Results and evaluation

Experimental setup: We use the image classification task and ImageNet dataset to show the effectiveness of our framework, as in Figures 3 and 4. We compare our accuracy and latency results with representative DNN inference acceleration frameworks including MNN, PyTorch Mobile, and TFLite. The results are tested on a Samsung Galaxy S10 smartphone using mobile CPU (Qualcomm Kryo 485) or mobile GPU (Qualcomm Adreno 640). For Phase 1, we conduct a fast fine-tuning with 5 training epochs after replacing the mobile-unfriendly operations (only once for the entire NPAS process). In Phase 2, 40 Nvidia Titan RTX GPUs are used to conduct the fast accuracy evaluation for candidate NPAS schemes concurrently.

Figure 3. Accuracy vs. latency comparison on mobile GPU.

Figure 4. Accuracy vs. latency comparison on mobile CPU.

Since we start from a well-trained model, we retrain 2 epochs for each candidate one-shot pruned model for fast evaluation. For each candidate model, we measure 100 runs of inference on target mobile devices and use the average value as end- to-end latency. Thanks to our fast evaluation and BO, using EfficientNet- B0 as starting point, the overall searching time is 15 days, where Phase 1 only takes 5 epochs, and Phase 3 takes 1.5 days.

Evaluation results

First, our compiler optimizations can effectively speed up inference by up to 46% and 141% (on MobileNet-V3) without incorporating NPAS compared to the currently best frame- work MNN on mobile CPU and GPU, respectively.

With the highest accuracy (78.2% Top-1), the end-to-end inference time of NPAS solution (385M MACs) is only 11.8ms and 6.7ms on mobile CPU and GPU, respectively. With MobileNet-V3 level accuracy (75% Top-1); our inference time (201M MACs) is 9.8ms and 5.9ms. With MobileNet-V2 level accuracy (71% Top-1); the inference time of NPAS solution (147M MACs) is 6.9ms and 3.9ms. To the best of our knowledge, this is never accomplished by any existing NAS or weight pruning work. Detailed results can be found in Table 2 [18-21].

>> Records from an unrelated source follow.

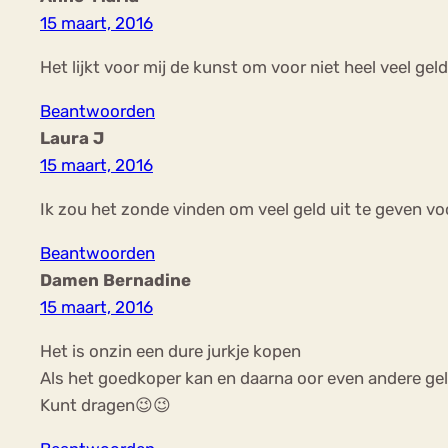
15 maart, 2016
Het lijkt voor mij de kunst om voor niet heel veel gel
Beantwoorden
Laura J
15 maart, 2016
Ik zou het zonde vinden om veel geld uit te geven voo
Beantwoorden
Damen Bernadine
15 maart, 2016
Het is onzin een dure jurkje kopen
Als het goedkoper kan en daarna oor even andere g
Kunt dragen😉😉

**Table 2.**Comparison results of NPAS and representative lightweight networks: MobileNet-V1 [18], MobileNet-V2 [19], MobileNet-V3 [8], NAS-Net-A [20], AmoebaNet-A [21],
MnasNet-A1 [10], ProxylessNas-R [9].
MACs	Acc. top-1	Latency (ms)	CPU/GPU	Device
MobileNet-V1	575M	70.6	- / -	-
MobileNet-V2	300M	72	- / -	-
MobileNet-V3	227M	75.2	- / -	-
NAS-Net-A	564M	74	183 / NA	Google Pixel 1
AmoebaNet-A	555M	74.5	190 / NA	Google Pixel 1
MnasNet-A1	312M	75.2	78 / NA	Google Pixel 1
ProxylessNas-R	NA	74.6	78 / NA	Google Pixel 1
NPAS (ours)	385M	78.2	11.8 / 6.7	Galaxy S10
NPAS (ours)	201M	75	9.8 / 5.9	Galaxy S10
NPAS (ours)	147M	70.9	6.9 / 3.9	Galaxy S10
NPAS (ours)	98M	68.3	5.6 / 3.3	Galaxy S10

Conclusion

In this work, we propose a fine-grained structured pruning applicable to various DNN layers, and a compiler automatic code generation framework supporting different DNNs and different pruning schemes, which bridge the gap of model compression and NAS. We further propose NPAS, a compiler- aware unified network pruning and architecture search, and several techniques are used to accelerate the searching process.